Une perte encore plus lourde pour les Portoricains
Le radiotélescope d’Arecibo était l’un des plus grands du monde — le deuxième plus grand exactement, derrière le radiotélescope FAST chinois. Il a contribué à d’importantes avancées, notamment la découverte des toutes premières exoplanètes. Il permettait également de surveiller la trajectoire des astéroïdes s’approchant de la Terre ; il a d’ailleurs fourni au monde la toute première image d’un astéroïde, en 1989.
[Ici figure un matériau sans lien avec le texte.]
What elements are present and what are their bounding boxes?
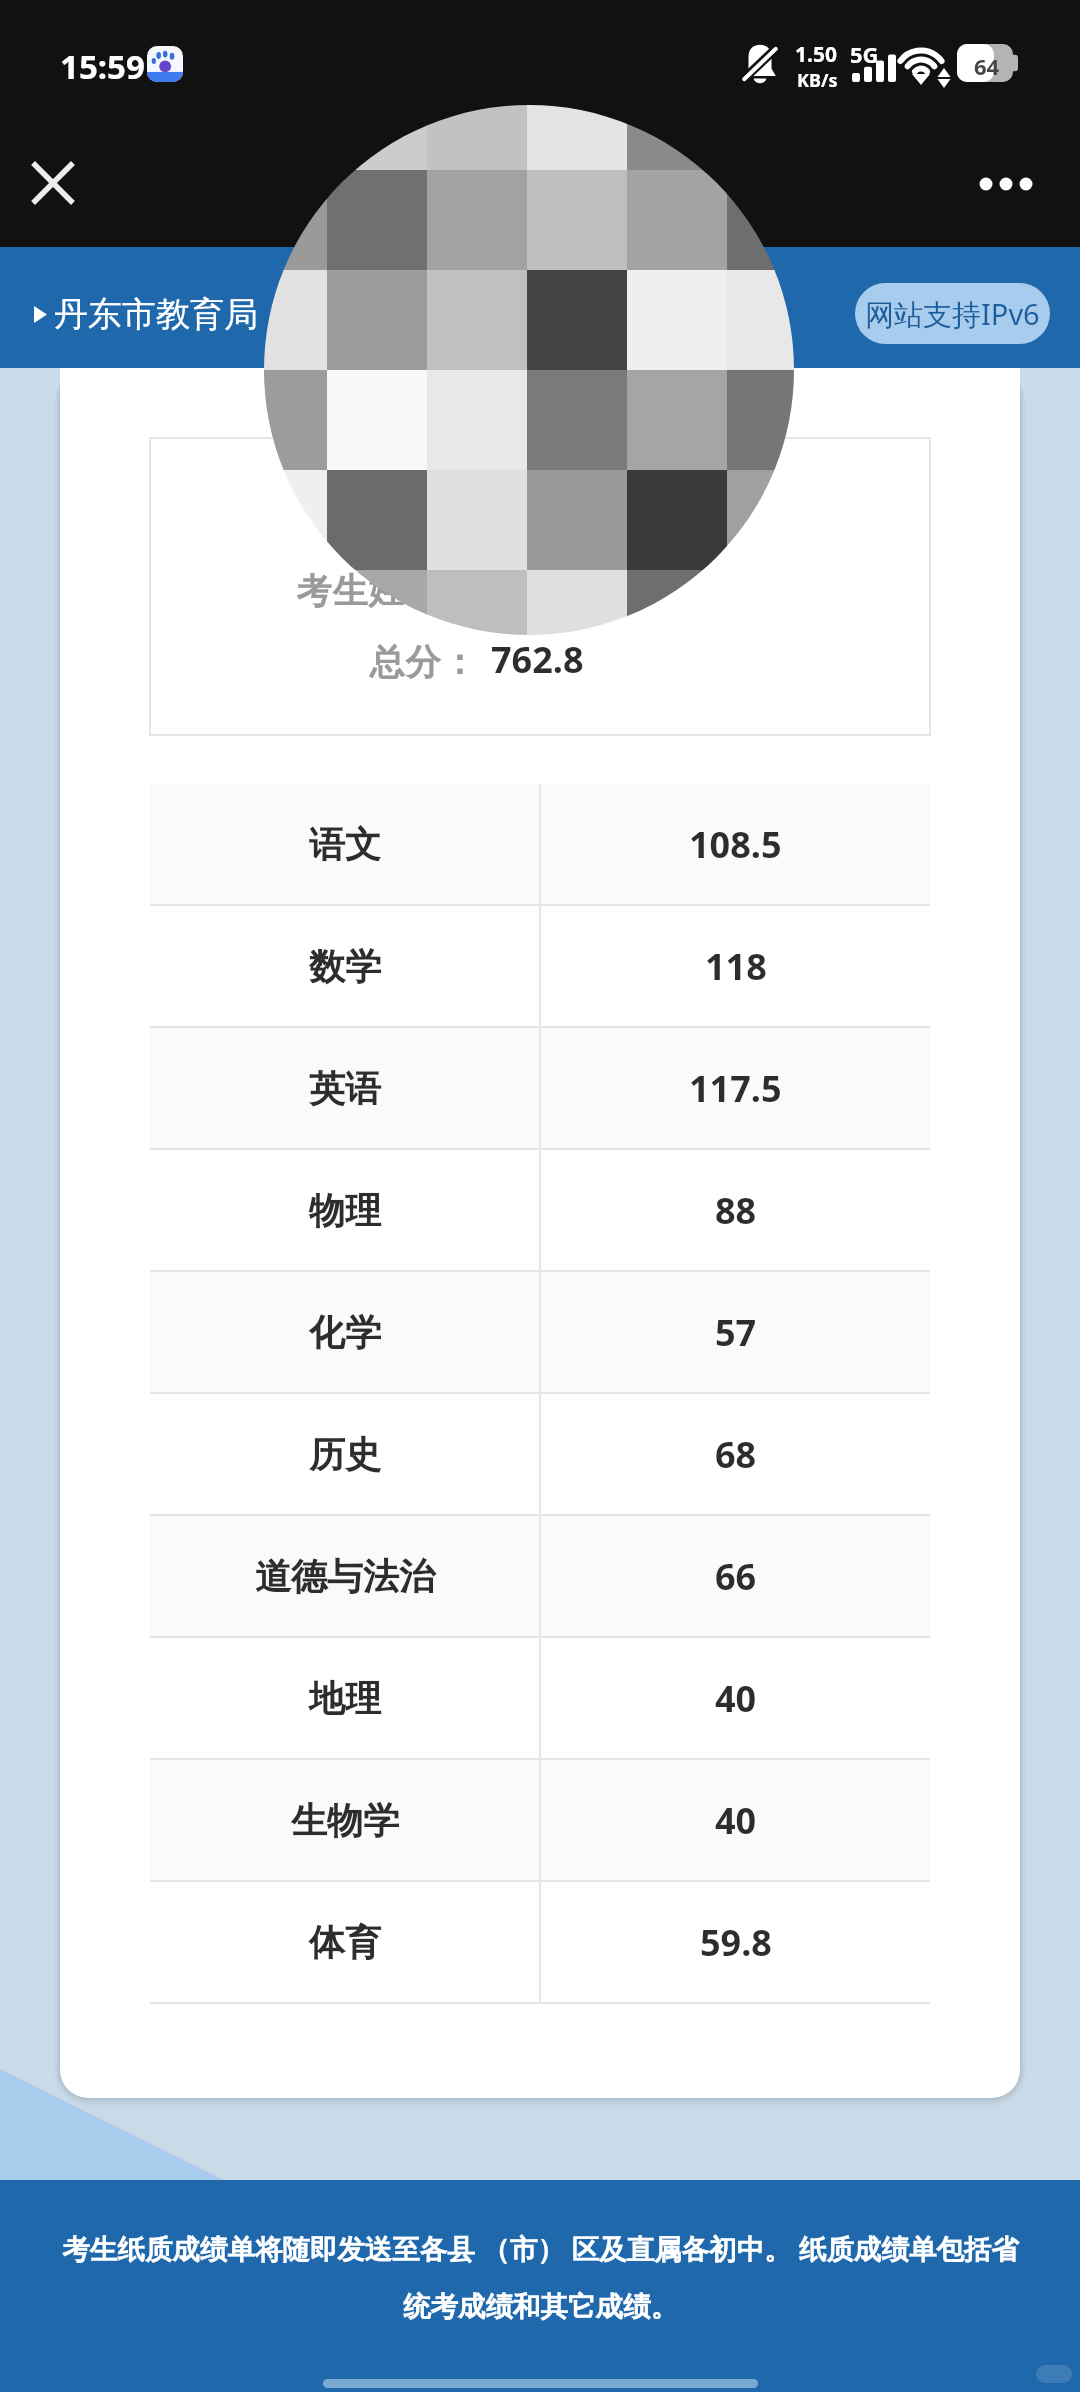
button[interactable]: 地理 (150, 1638, 930, 1758)
staticText: 体育 (309, 1920, 381, 1965)
button[interactable]: More options (963, 150, 1049, 218)
staticText: 64 (974, 51, 1000, 81)
staticText: 118 (705, 942, 767, 991)
button[interactable]: 化学 (150, 1272, 930, 1392)
button[interactable]: 道德与法治 (150, 1516, 930, 1636)
staticText: 地理 (309, 1676, 381, 1721)
staticText: 网站支持IPv6 (865, 294, 1040, 334)
button[interactable]: 物理 (150, 1150, 930, 1270)
button[interactable]: 体育 (150, 1882, 930, 2002)
staticText: 66 (715, 1552, 757, 1601)
staticText: 统考成绩和其它成绩。 (403, 2290, 678, 2325)
staticText: 5G (850, 39, 879, 69)
button[interactable]: 生物学 (150, 1760, 930, 1880)
staticText: 数学 (309, 944, 381, 989)
staticText: 1.50 (795, 40, 837, 69)
button[interactable]: 英语 (150, 1028, 930, 1148)
staticText: 生物学 (291, 1798, 399, 1843)
staticText: 57 (715, 1308, 757, 1357)
staticText: 88 (715, 1186, 757, 1235)
button[interactable]: 数学 (150, 906, 930, 1026)
staticText: 15:59 (60, 44, 145, 89)
button[interactable]: 网站支持IPv6 (855, 283, 1050, 344)
staticText: 历史 (309, 1432, 381, 1477)
staticText: 道德与法治 (255, 1554, 435, 1599)
button[interactable]: 语文 (150, 784, 930, 904)
staticText: 59.8 (700, 1918, 772, 1967)
staticText: 68 (715, 1430, 757, 1479)
staticText: 考生姓名： (296, 569, 476, 613)
staticText: 40 (715, 1674, 757, 1723)
staticText: 117.5 (689, 1064, 782, 1113)
staticText: 762.8 (491, 635, 584, 684)
staticText: 物理 (309, 1188, 381, 1233)
staticText: 丹东市教育局 (54, 293, 258, 336)
staticText: KB/s (797, 68, 838, 93)
staticText: 考生纸质成绩单将随即发送至各县 （市） 区及直属各初中。 纸质成绩单包括省 (62, 2230, 1019, 2268)
staticText: 总分： (369, 640, 477, 684)
staticText: 语文 (309, 822, 381, 867)
button[interactable]: Close (19, 149, 87, 217)
staticText: 40 (715, 1796, 757, 1845)
button[interactable]: 历史 (150, 1394, 930, 1514)
staticText: 108.5 (689, 820, 782, 869)
staticText: 英语 (309, 1066, 381, 1111)
staticText: 化学 (309, 1310, 381, 1355)
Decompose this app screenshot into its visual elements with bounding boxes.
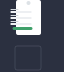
button[interactable] <box>12 27 32 30</box>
Avec près de 90’000 visiteurs par an, c’est aussi un coup dur pour le secteur touristique. Mais surtout, le site était fortement ancré dans la culture portoricaine et a suscité, au fil des années, un fort intérêt pour les sciences parmi la jeune population. « Je fais partie de ces étudiants qui l’ont visité quand ils étaient jeunes et qui en ont été inspirés », déclare Abel Mendez, professeur de physique et d’astrobiologie à l’université de Porto Rico à Arecibo, qui utilisait régulièrement le télescope pour ses recherches. « C’est une lourde perte pour le monde, mais encore plus pour Porto Rico », ajoute-t-il.
Mendez avait utilisé le télescope pour la dernière fois début août, soit quelques jours avant que le premier câble ne se rompe. Près de 250 scientifiques du monde entier utilisaient l’observatoire au moment de sa fermeture en août, y compris Mendez, qui étudiait les étoiles pour détecter de potentielles planètes habitables. « J’essaye de récupérer, je suis toujours très affecté », commente le professeur. Tous les astronomes de la planète avaient la possibilité d’exploiter une portion de temps du radiotélescope pour leurs observations, même à distance.
« Au cours de sa vie, l’observatoire d’Arecibo a contribué à transformer notre compréhension de l’ionosphère, en nous montrant comment la densité, la composition et d’autres facteurs interagissent pour façonner cette région critique où l’atmosphère terrestre rencontre l’espace », expliquait fin novembre Michael Wiltberger, chef de la section géospatiale de NSF. L’événement marquera pendant longtemps tous les passionnés d’astronomie.